مَنْ حَافَظَ عَلَى أَرْبَعِ رَكَعَاتٍ قَبْلَ الظُّهْرِ وَأَرْبَعٍ بَعْدَهَا حَرُمَ عَلَى النَّارِ
“Barangsiapa merutinkan shalat sunnah empat raka’at sebelum Zhuhur dan empat raka’at sesudah Zhuhur, maka akan diharamkan baginya neraka.”
(HR.Abu Daud no. 1269)

Ketiga, 2 raka’at sebelum dhuhur dan 2 raka’at sesudah dhuhur . Hal ini sebagaimana hadits riwayat Bukhari.Dari Ibnu ‘Umar, beliau mengatakan,

فِظْتُ مِنَ النَّبِىِّ – صلى الله عليه وسلم – عَشْرَ رَكَعَاتٍ رَكْعَتَيْنِ قَبْلَ الظُّهْرِ ، وَرَكْعَتَيْنِ بَعْدَهَا ، وَرَكْعَتَيْنِ بَعْدَ الْمَغْرِبِ فِى بَيْتِهِ ، وَرَكْعَتَيْنِ بَعْدَ الْعِشَاءِ فِى بَيْتِهِ ، وَرَكْعَتَيْنِ قَبْلَ صَلاَةِ الصُّبْحِ

“Aku menghafal dari Nabi shallallahu ‘alaihi wa sallam sepuluh raka’at (sunnah rawatib), yaitu dua raka’at sebelum Zhuhur, dua raka’at sesudah Zhuhur, dua raka’at sesudah Maghrib, dua raka’at sesudah ‘Isya, dan dua raka’at sebelum Shubuh.
(HR. Bukhari no. 1180)

Baca Juga: https://www.pendidik.co.id/sholat-rawatib/

Surat apa yang dibaca saat qobliyah subuh ?
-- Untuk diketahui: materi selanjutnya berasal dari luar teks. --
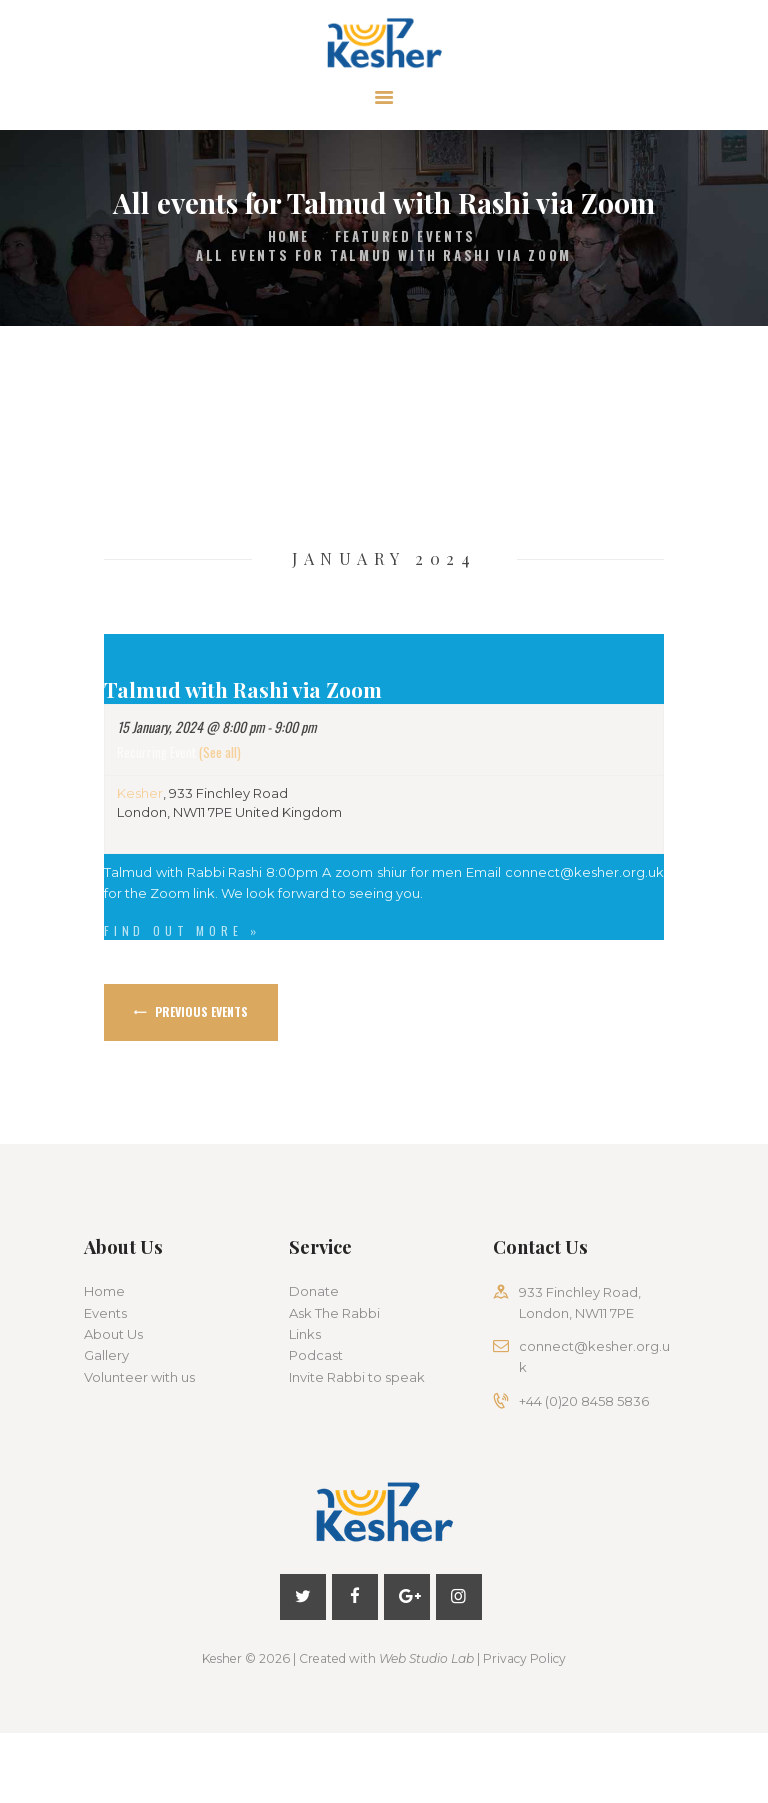  I want to click on Talmud with Rashi via Zoom, so click(243, 689).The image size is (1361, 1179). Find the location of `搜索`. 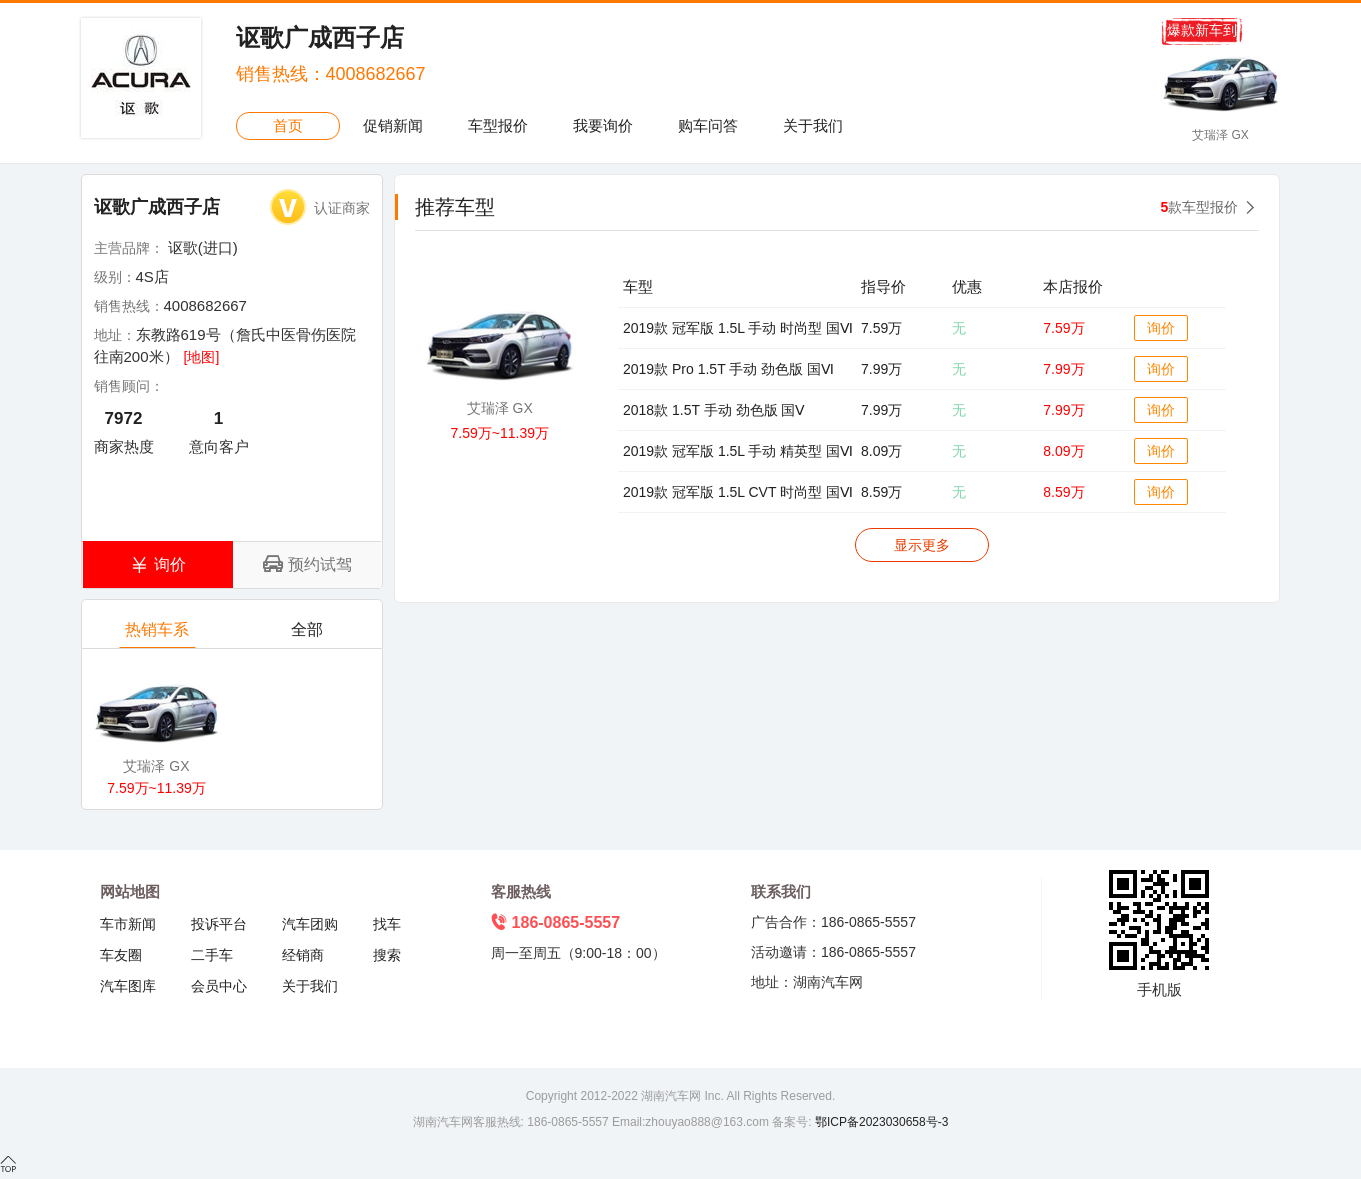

Saat shalat qobliyah subuh kita dianjurkan membaca surat al-kaafirun dan al-ikhlas.Hal ini sebagaimana hadits di bawah ini.

Dari Abu Hurairah radiyallahu ‘anhu,

“Bahwasanya Rasulullah shallallahu ‘alaihi wasallam pada sholat sunnah sebelum subuh membaca surat Al Kaafirun (قل يا أيها الكافرون) dan surat Al Ikhlas (قل هو الله أحد).”
(HR. Muslim no. 726)

Dan dari Sa’id bin Yasar, bahwasannya Ibnu Abbas mengkhabarkan kepadanya:

“Sesungguhnya Rasulullah shallallahu ‘alaihi wasallam pada sholat sunnah sebelum subuh dirakaat pertamanya membaca: (قولوا آمنا بالله وما أنزل إلينا) (QS. Al-Baqarah: 136), dan dirakaat keduanya membaca: (آمنا بالله واشهد بأنا مسلمون) (QS. Ali Imron: 52).